Aquella vieja iba a acabar sacándole de quicio, cosa que no solía ocurrirle. No porque sus preguntas le inquietaran. En el fondo, eran preguntas banales. Pero la ropa que llevaba, sus labios que nunca se abrían, sus manos enguantadas para no ensuciar las diapositivas, sus sucesivas peroratas, en nada de eso encontraba el menor interés. Que la bondad de Mathilde haga lo que pueda para que Clémence salga del atolladero. El no tenía ganas de involucrarse más de la cuenta. Tenía la información que quería y eso le bastaba. Se marchó sigilosamente murmurando algunas frases amables para que le resultara más fácil.
Dedicándole un tiempo, Adamsberg buscó la dirección y el número de teléfono de Real Louvenel. La voz chillona de un hombre sobreexcitado le respondió que aceptaba verle esa tarde.

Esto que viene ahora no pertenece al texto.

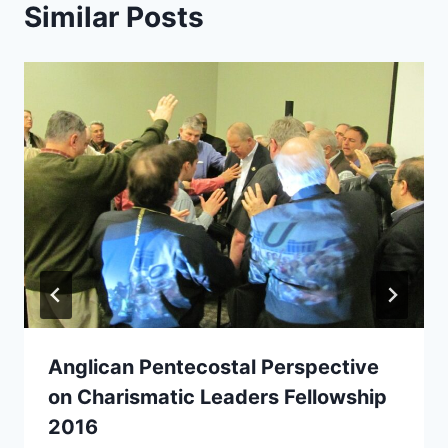
Similar Posts
Anglican Pentecostal Perspective
on Charismatic Leaders Fellowship
2016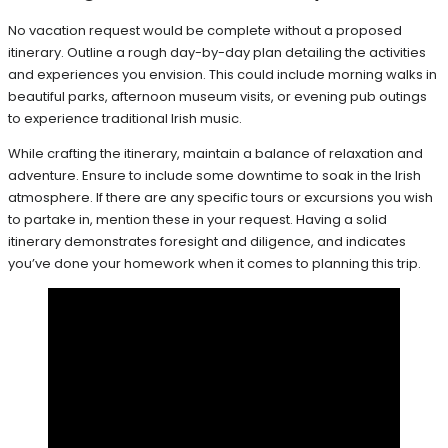
No vacation request would be complete without a proposed
itinerary. Outline a rough day-by-day plan detailing the activities
and experiences you envision. This could include morning walks in
beautiful parks, afternoon museum visits, or evening pub outings
to experience traditional Irish music.
While crafting the itinerary, maintain a balance of relaxation and
adventure. Ensure to include some downtime to soak in the Irish
atmosphere. If there are any specific tours or excursions you wish
to partake in, mention these in your request. Having a solid
itinerary demonstrates foresight and diligence, and indicates
you’ve done your homework when it comes to planning this trip.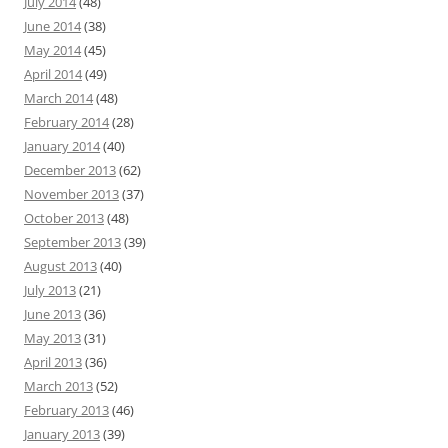
July 2014
(48)
June 2014
(38)
May 2014
(45)
April 2014
(49)
March 2014
(48)
February 2014
(28)
January 2014
(40)
December 2013
(62)
November 2013
(37)
October 2013
(48)
September 2013
(39)
August 2013
(40)
July 2013
(21)
June 2013
(36)
May 2013
(31)
April 2013
(36)
March 2013
(52)
February 2013
(46)
January 2013
(39)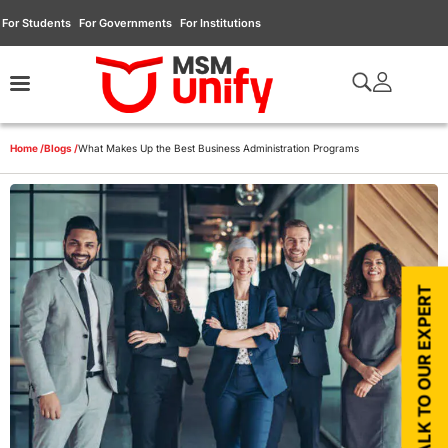
For Students
For Governments
For Institutions
Home /
Blogs /
What Makes Up the Best Business Administration Programs
TALK TO OUR EXPERT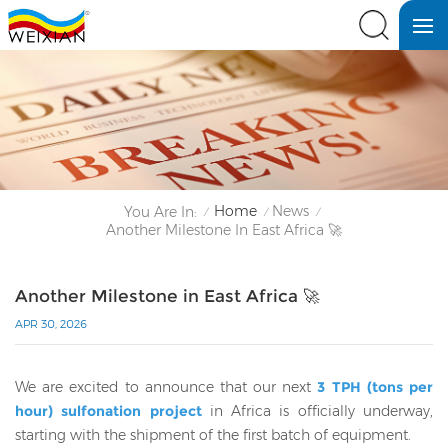
Home
News
You Are In:
/
/
/
Another Milestone In East Africa 🚀
Another Milestone in East Africa 🚀
APR 30, 2026
We are excited to announce that our next
3 TPH (tons per
hour) sulfonation project
in Africa is officially underway,
starting with the shipment of the first batch of equipment.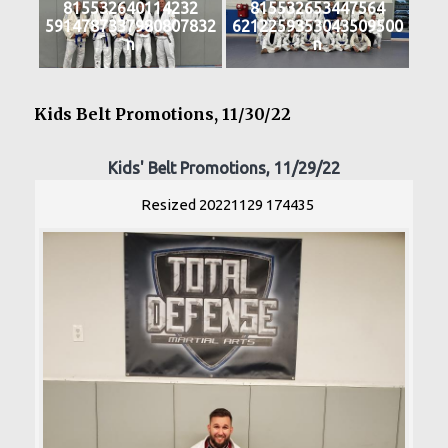
815532640114232
815532653447564
5914787337980807832
6212259353043509500
n
n
Kids Belt Promotions, 11/30/22
Kids' Belt Promotions, 11/29/22
Resized 20221129 174435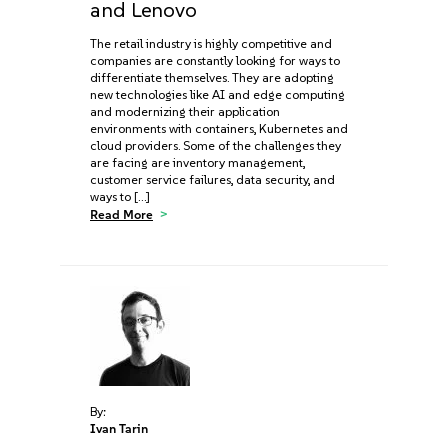
and Lenovo
The retail industry is highly competitive and
companies are constantly looking for ways to
differentiate themselves. They are adopting
new technologies like AI and edge computing
and modernizing their application
environments with containers, Kubernetes and
cloud providers. Some of the challenges they
are facing are inventory management,
customer service failures, data security, and
ways to […]
Read More
By:
Ivan Tarin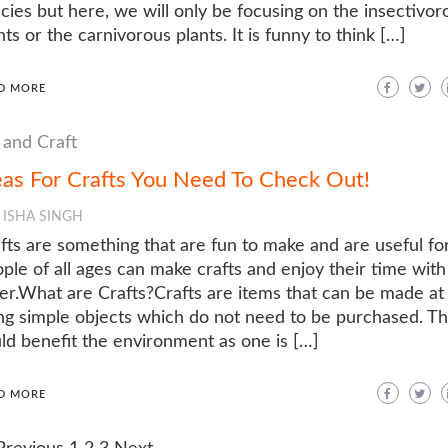
cies but here, we will only be focusing on the insectivor
nts or the carnivorous plants. It is funny to think […]
D MORE
 and Craft
eas For Crafts You Need To Check Out!
ISHA SINGH
fts are something that are fun to make and are useful for
ple of all ages can make crafts and enjoy their time wit
er.What are Crafts?Crafts are items that can be made a
ng simple objects which do not need to be purchased. T
ld benefit the environment as one is […]
D MORE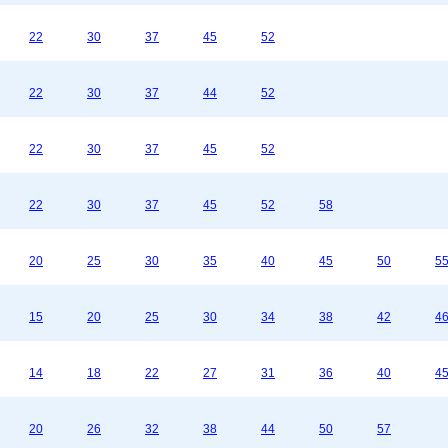
22
30
37
45
52
22
30
37
44
52
22
30
37
45
52
22
30
37
45
52
58
20
25
30
35
40
45
50
5
15
20
25
30
34
38
42
4
14
18
22
27
31
36
40
4
20
26
32
38
44
50
57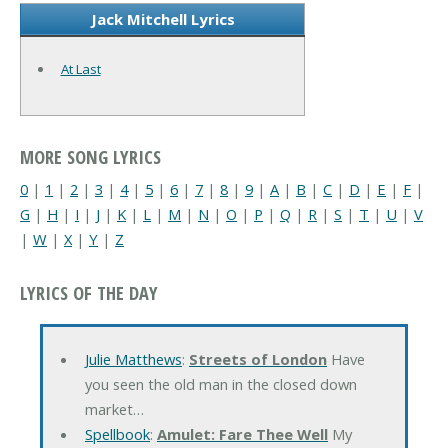
Jack Mitchell Lyrics
At Last
MORE SONG LYRICS
0
|
1
|
2
|
3
|
4
|
5
|
6
|
7
|
8
|
9
|
A
|
B
|
C
|
D
|
E
|
F
|
G
|
H
|
I
|
J
|
K
|
L
|
M
|
N
|
O
|
P
|
Q
|
R
|
S
|
T
|
U
|
V
|
W
|
X
|
Y
|
Z
LYRICS OF THE DAY
Julie Matthews
:
Streets of London
Have
you seen the old man in the closed down
market…
Spellbook
:
Amulet: Fare Thee Well
My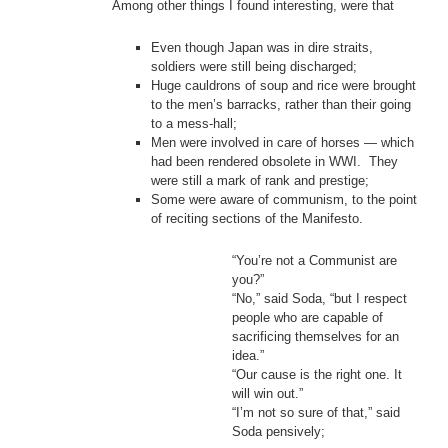
Among other things I found interesting, were that
Even though Japan was in dire straits,
soldiers were still being discharged;
Huge cauldrons of soup and rice were brought
to the men’s barracks, rather than their going
to a mess-hall;
Men were involved in care of horses — which
had been rendered obsolete in WWI. They
were still a mark of rank and prestige;
Some were aware of communism, to the point
of reciting sections of the Manifesto.
“You’re not a Communist are
you?”
“No,” said Soda, “but I respect
people who are capable of
sacrificing themselves for an
idea.”
“Our cause is the right one. It
will win out.”
“I’m not so sure of that,” said
Soda pensively;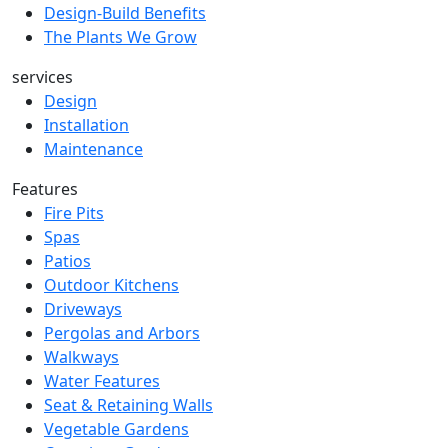
Design-Build Benefits
The Plants We Grow
services
Design
Installation
Maintenance
Features
Fire Pits
Spas
Patios
Outdoor Kitchens
Driveways
Pergolas and Arbors
Walkways
Water Features
Seat & Retaining Walls
Vegetable Gardens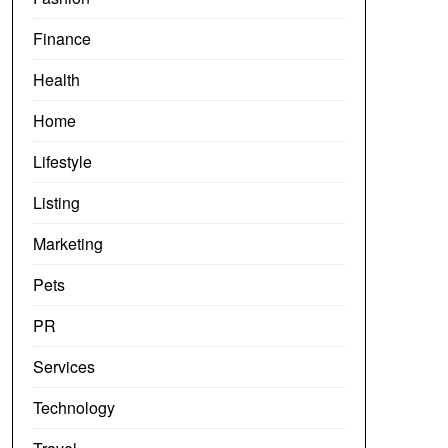
Finance
Health
Home
Lifestyle
Listing
Marketing
Pets
PR
Services
Technology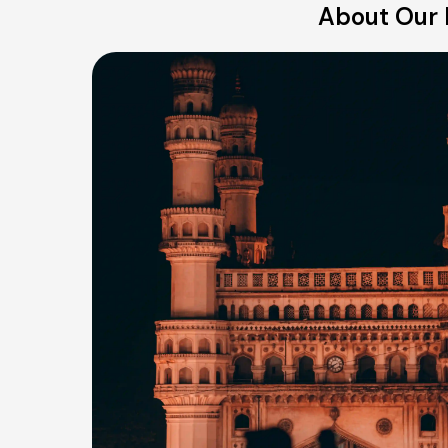
About Our 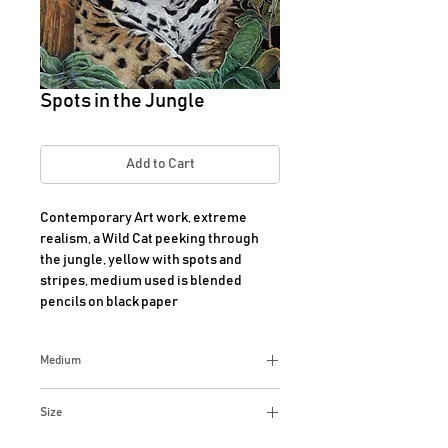
Spots in the Jungle
Add to Cart
Contemporary Art work, extreme 
realism, a Wild Cat peeking through 
the jungle, yellow with spots and 
stripes, medium used is blended 
pencils on black paper
Medium
Extreme Realism, blended
Size
PrismaColored pencils on black art
paper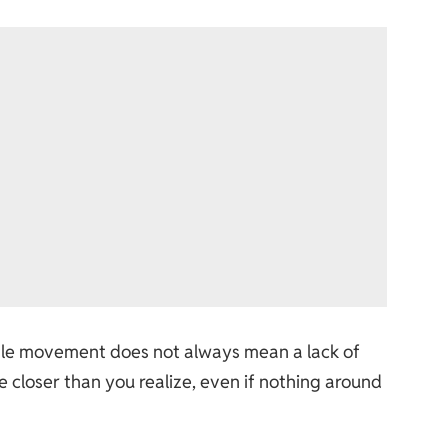
sible movement does not always mean a lack of
closer than you realize, even if nothing around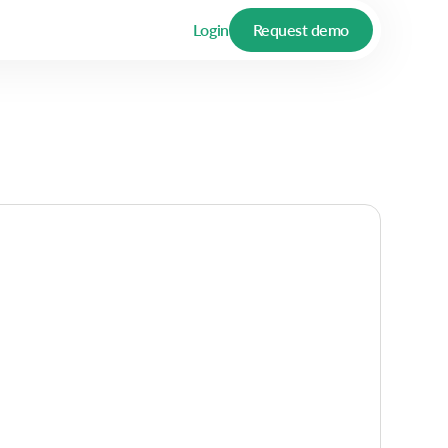
Login
Request demo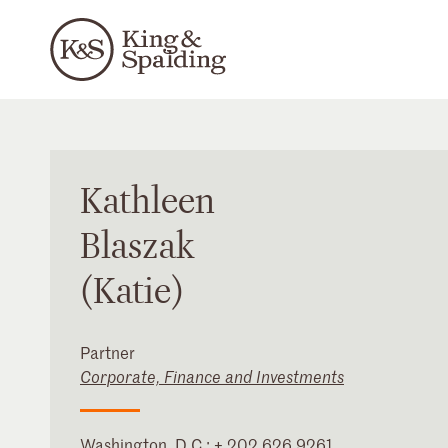
Kathleen
Blaszak
(Katie)
Partner
Corporate, Finance and Investments
Washington, D.C.
:
+ 202 626 9261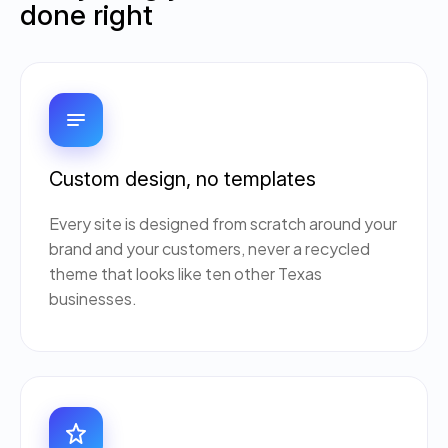
done right
Custom design, no templates
Every site is designed from scratch around your
brand and your customers, never a recycled
theme that looks like ten other Texas
businesses.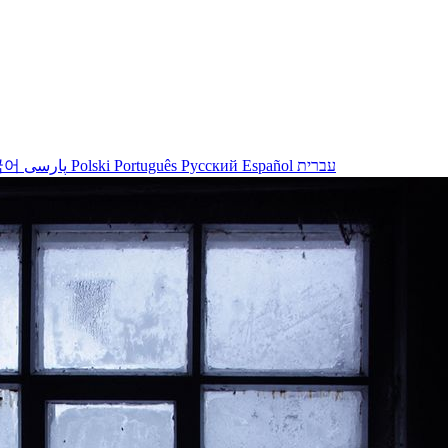
국어
پارسی
Polski
Português
Русский
Español
עברית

Era verdad que en casa de Real Louvenel apestaba a perro. El hombre se movía sin parar, y era tan incapaz de mantenerse sentado en una silla que Adamsberg se preguntó cómo podía hacer para escribir. Más tarde se enteró de que dictaba sus libros. Mientras respondía a las preguntas de Adamsberg con buena voluntad, Louvenel hacía otras diez cosas al mismo tiempo: vaciaba un cenicero, comprimía los papeles en la papelera, se sonaba, silbaba a un perro, aporreaba el piano, se apretaba el cinturón en el siguiente orificio, se sentaba, se levantaba, cerraba la ventana, acariciaba la butaca. Una mosca no habría podido seguirle. Mucho menos Adamsberg. Adaptándose como podía a aquel agotador ritmo trepidante, Adamsberg intentaba tomar nota de las informaciones que surgían de las frases enormemente complicadas de Louvenel, haciendo un gran esfuerzo para que no le distrajera el espectáculo del hombre que rebotaba en todas las paredes de la habitación, y el de cientos de fotos clavadas en las paredes, que representaban camadas de perros labradores o chicos desnudos. Oyó a Louvenel decir que Mathilde habría sido más adulta y más profunda si su impulso no la estuviera apartando continuamente de sus primitivos proyectos, y que se habían conocido en la universidad. Luego dijo que en el Dodin Bouffant ella estaba completamente borracha, que había reunido a todos los clientes para contar que el hombre de los círculos y ella formaban una verdadera pareja de amigos, que eran como uña y carne, y que nadie, excepto ella y él, entendía nada de aquel «renacimiento metafórico de las aceras como nuevo campo científico». Mathilde también había dicho que el vino era bueno y que quería más, que había dedicado al hombre de los círculos su último libro, que su identidad no era ningún misterio para ella, pero que la dolorosa existencia de ese hombre sería su secreto, su «mathildeísmo». Igual que decimos «esoterismo». Un «mathildeísmo» es algo que ella no confía a nadie, y que, por otra parte, no tiene interés objetivo alguno.